For many years, the mention of summer brought to my mind images of my kids spending far too long in their jammies.
I can picture them still holding onto the coziness of their sleep with untamed bedheads and quiet play in their rooms.
A new day meant a new opportunity to linger at an undiscovered park or pool, and endless places to picnic. On the days that got long, I arranged play with friends or age-appropriate outings. There was always a week of two of specialty camps thrown in to break up their summer, too.
Where did playtime go?
The organic nature of summers past has become stiff with sports schedules and practices for my teen and tween. I no longer dictate the framework of our summer months.
I’m not sure they notice it, but as I write this, I feel as though I’ve lost a bit of their childhood somewhere along the way. As I guide them through these middle years, I want to teach them how to carry the playtime of youth into their adult years, too.
It isn’t easy with academic pressures. We’ve all heard the statistics about students losing a portion of what they learned — known as the dreaded “summer slide” — during their three months off for summer vacation.
And on top of that — with the number of years remaining for my son until college now numbered on a single hand — summer school and college-test preparation might be unavoidable realities, too.
So I’m trying to incorporate inventive ways to keep my kids’ skills sharp without sacrificing their precious summer down time.
Some classes require summer reading for high school. I encourage my kids to get away from the couch and find a place outdoors to do that same work.
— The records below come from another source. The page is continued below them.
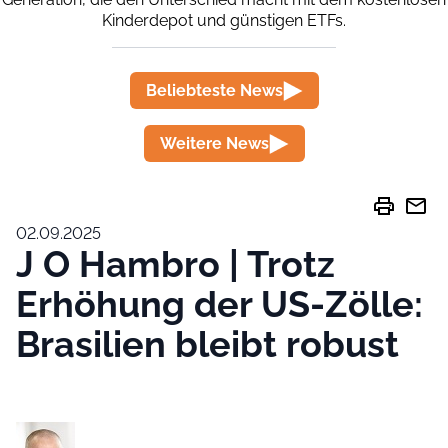
Kinderdepot und günstigen ETFs.
Beliebteste News
Weitere News
print
mail
02.09.2025
J O Hambro | Trotz
Erhöhung der US-Zölle:
Brasilien bleibt robust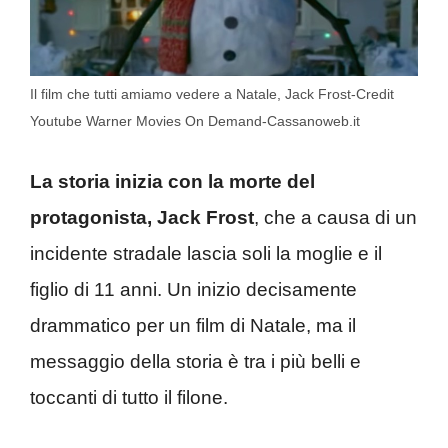
Il film che tutti amiamo vedere a Natale, Jack Frost-Credit
Youtube Warner Movies On Demand-Cassanoweb.it
La storia inizia con la morte del
protagonista, Jack Frost
, che a causa di un
incidente stradale lascia soli la moglie e il
figlio di 11 anni. Un inizio decisamente
drammatico per un film di Natale, ma il
messaggio della storia è tra i più belli e
toccanti di tutto il filone.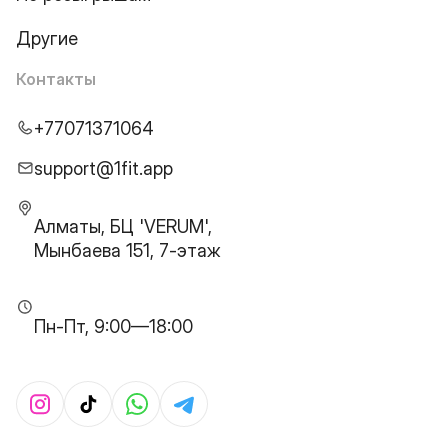
Другие
Контакты
+77071371064
support@1fit.app
Алматы, БЦ 'VERUM',
Мынбаева 151, 7-этаж
Пн-Пт, 9:00—18:00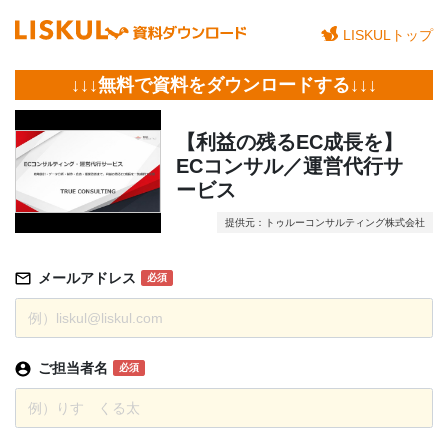
LISKULトップ
↓↓↓無料で資料をダウンロードする↓↓↓
【利益の残るEC成長を】
ECコンサル／運営代行サ
ービス
提供元：トゥルーコンサルティング株式会社
メールアドレス
必須
ご担当者名
必須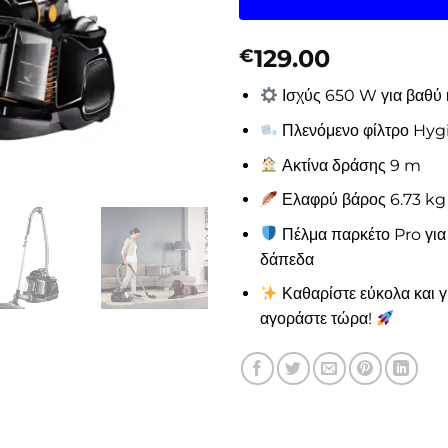
129.00
€
Ισχύς 650 W για βαθύ
Πλενόμενο φίλτρο Hygi
Ακτίνα δράσης 9 m
Ελαφρύ βάρος 6.73 kg
Πέλμα παρκέτο Pro για
δάπεδα
Καθαρίστε εύκολα και 
αγοράστε τώρα!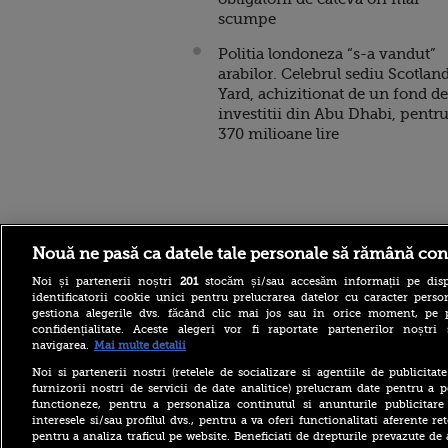
scumpe
Politia londoneza “s-a vandut”
arabilor. Celebrul sediu Scotlan
Yard, achizitionat de un fond de
investitii din Abu Dhabi, pentr
370 milioane lire
Stirileprotv.ro
ilike-it.
Nouă ne pasă ca datele tale personale să rămână con
Noi și partenerii noștri
201
stocăm și/sau accesăm informații pe disp
identificatorii cookie unici pentru prelucrarea datelor cu caracter person
gestiona alegerile dvs. făcând clic mai jos sau în orice moment, pe 
confidențialitate. Aceste alegeri vor fi raportate partenerilor noștr
navigarea.
Mai multe detalii
Șoferi cu anvelope tăiate pe
Noi si partenerii nostri (retelele de socializare si agentiile de publicita
autostrada spre mare. Ce
furnizorii nostri de servicii de date analitice) prelucram date pentru a p
sunt „aricii” de metal care
functioneze, pentru a personaliza continutul si anunturile publicitare
tot apar pe A2
interesele si/sau profilul dvs., pentru a va oferi functionalitati aferente ret
pentru a analiza traficul pe website. Beneficiati de drepturile prevazute de
La aproape 100 de ani, face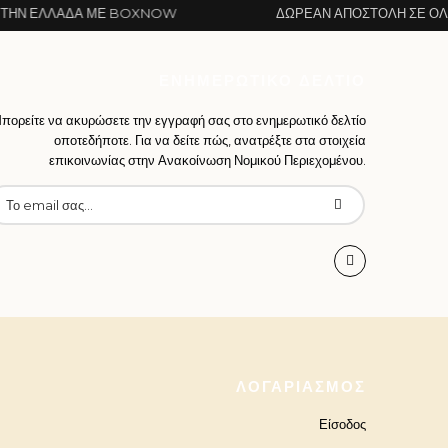
Α ΜΕ BOXNOW
ΔΩΡΕΆΝ ΑΠΟΣΤΟΛΉ ΣΕ ΌΛΗ ΤΗΝ ΕΛΛΆ
ΕΝΗΜΕΡΩΤΙΚΌ ΔΕΛΤΊΟ
πορείτε να ακυρώσετε την εγγραφή σας στο ενημερωτικό δελτίο
οποτεδήποτε. Για να δείτε πώς, ανατρέξτε στα στοιχεία
επικοινωνίας στην Ανακοίνωση Νομικού Περιεχομένου.
ΛΟΓΑΡΙΑΣΜΌΣ
Είσοδος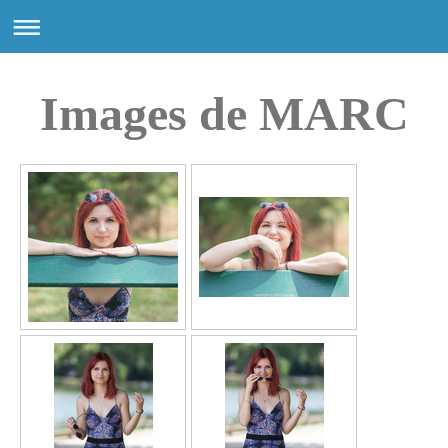
Images de MARC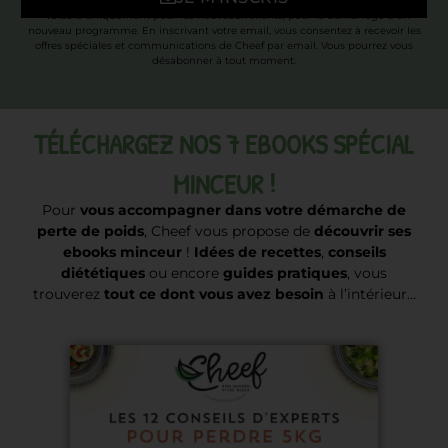
* Valable uniquement pour les nouveaux clients, pour le démarrage d’un
nouveau programme. En inscrivant votre email, vous consentez à recevoir les
offres spéciales et communications de Cheef par email. Vous pourrez vous
désabonner à tout moment.
TÉLÉCHARGEZ NOS 7 EBOOKS SPÉCIAL
MINCEUR !
Pour
vous accompagner dans votre démarche de
perte de poids
, Cheef vous propose de
découvrir ses
ebooks minceur
!
Idées de recettes
,
conseils
diététiques
ou encore
guides pratiques
, vous
trouverez
tout ce dont vous avez besoin
à l’intérieur…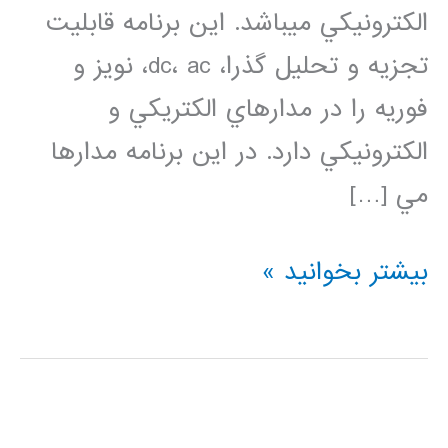
الكترونيكي مي­باشد. اين برنامه قابليت
تجزيه و تحليل­ گذرا، dc، ac، نویز و
فوریه را در مدارهاي الكتريكي و
الكترونيكي دارد. در این برنامه مدارها
مي […]
فیلم
بیشتر بخوانید »
آموزش
فارسی
HSPICE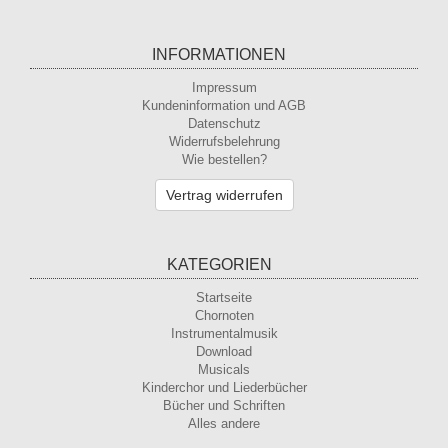
INFORMATIONEN
Impressum
Kundeninformation und AGB
Datenschutz
Widerrufsbelehrung
Wie bestellen?
Vertrag widerrufen
KATEGORIEN
Startseite
Chornoten
Instrumentalmusik
Download
Musicals
Kinderchor und Liederbücher
Bücher und Schriften
Alles andere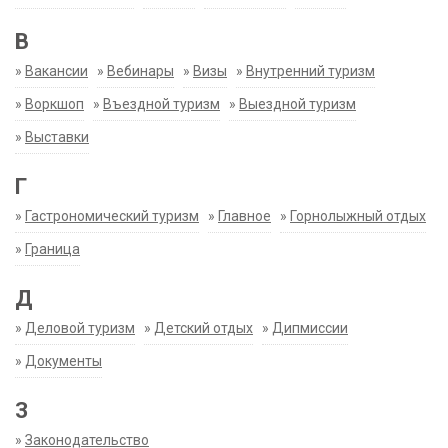
В
»
Вакансии
»
Вебинары
»
Визы
»
Внутренний туризм
»
Воркшоп
»
Въездной туризм
»
Выездной туризм
»
Выставки
Г
»
Гастрономический туризм
»
Главное
»
Горнолыжный отдых
»
Граница
Д
»
Деловой туризм
»
Детский отдых
»
Дипмиссии
»
Документы
З
»
Законодательство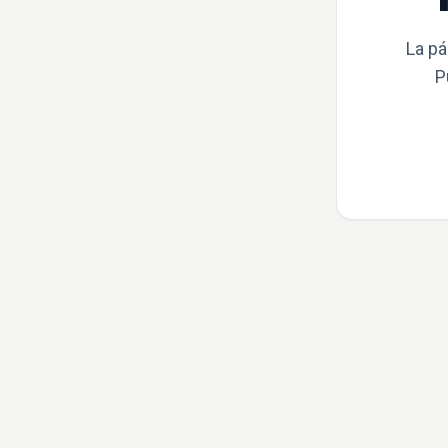
La pá
P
Though I may get an eye roll or two when I mention this idea, I believe such mandatory summer reading should surely feel more like relaxing while lying in a hammock or floating in a kayak.
SAT / ACT pressures
There’s also the threat of pre-SAT/ACT testing lurking around the corner. I hear of a lot of parents spending loads of time and money shuffling their kids around to focus on it in the summer months. While there are great local businesses that offer test-prep courses, I’ve discovered some online opportunities I’m hoping will keep us from spending more time running around in the car.
Khan Academy (khanacademy.org) is a FREE online resource that offers virtual learning options, including brushing up on various skills, plus college-test prep work “created in partnership with the authors of the test themselves,” said Elizabeth Slavitt, a representative with the nonprofit program for all ages.
Embracing a hobby
While my tween daughter still finds joy perfecting her back flips on the trampoline, my older son has forsaken that pastime for the delight he finds in hours of video games playing. The notion and intrigue of “play” seems immature to him.
Fortunately, alongside of their sports, they both love for music. While they’ve both had years of music lessons, they find the most joy in writing their own songs or downloading songs they can teach themselves. Hearing my downstairs come alive with all the noise of music and creativity gives me hope that kind of play isn’t going away anytime soon.
My tween is increasingly replacing play with socializing. For my teen, meanwhile, socializing is play.
They do play — it just looks a little different.
I’ve realized that, for them, summer days with busy sports schedules aren’t rat races, they’re a celebration of playtime teen/tween style, complete with stops for frozen yogurt on the way home.
They’re finding their summers — not grown up exactly, but not childish either.
I see the peace on their faces after they’ve spent an hour resting and reading in the sun. I hear the music of their hearts sing out in my home. And I think, OK, I may not be setting the schedule, but I see summer all around me.
And then I sigh, and all of a sudden it seems more like summer.
Time to go grab the bug spray and play.